What you will do - A faithful copy of the data is what is wanted, minus any pictures.
[Start of section]
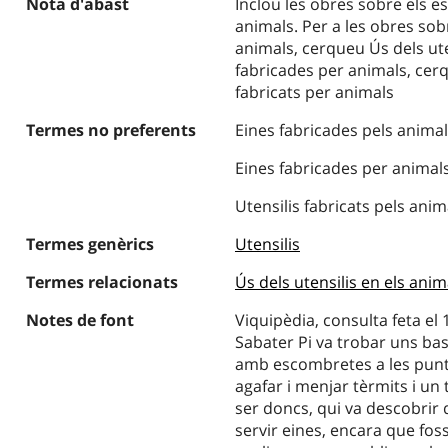
Nota d'abast
Inclou les obres sobre els est
animals. Per a les obres sob
animals, cerqueu Ús dels uten
fabricades per animals, cer
fabricats per animals
Termes no preferents
Eines fabricades pels anima
Eines fabricades per animal
Utensilis fabricats pels anim
Termes genèrics
Utensilis
Termes relacionats
Ús dels utensilis en els anim
Notes de font
Viquipèdia, consulta feta el 1
Sabater Pi va trobar uns ba
amb escombretes a les punt
agafar i menjar tèrmits i un
ser doncs, qui va descobrir 
servir eines, encara que fos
[End of section]
Response to this task -
Nota d'abast
Inclou les obres sobre els est
animals. Per a les obres sob
animals, cerqueu Ús dels uten
fabricades per animals, cer
fabricats per animals
Termes no preferents
Eines fabricades pels anima
Eines fabricades per animal
Utensilis fabricats pels anim
Termes genèrics
Utensilis
Termes relacionats
Ús dels utensilis en els anim
Notes de font
Viquipèdia, consulta feta el 1
Sabater Pi va trobar uns ba
amb escombretes a les punt
agafar i menjar tèrmits i un
ser doncs, qui va descobrir 
servir eines, encara que fos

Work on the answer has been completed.